## YOUR GOAL
Tally the lines of the data that include the word "literatures". Only the number is to be returned.

-- WORKING DATA follows --

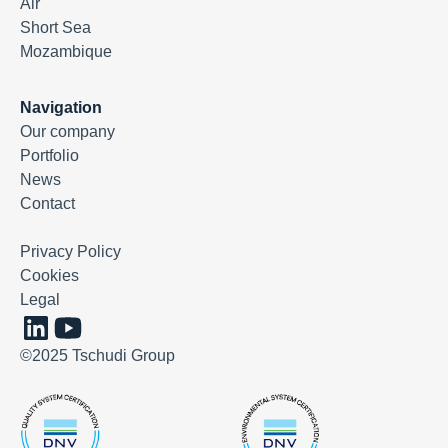
Air
Short Sea
Mozambique
Navigation
Our company
Portfolio
News
Contact
Privacy Policy
Cookies
Legal
©2025 Tschudi Group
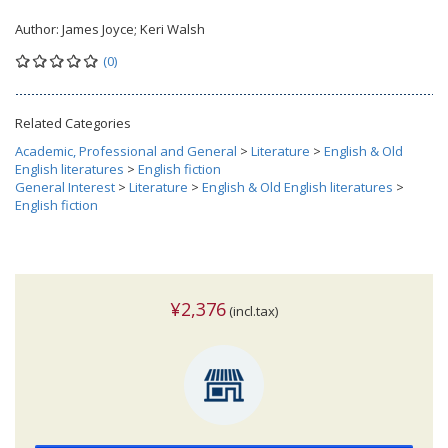
Author:
James Joyce; Keri Walsh
(0)
Related Categories
Academic, Professional and General
>
Literature
>
English & Old
English literatures
>
English fiction
General Interest
>
Literature
>
English & Old English literatures
>
English fiction
¥2,376
(incl.tax)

-- WORKING DATA concluded --

## ANSWER FOR THE TASK
2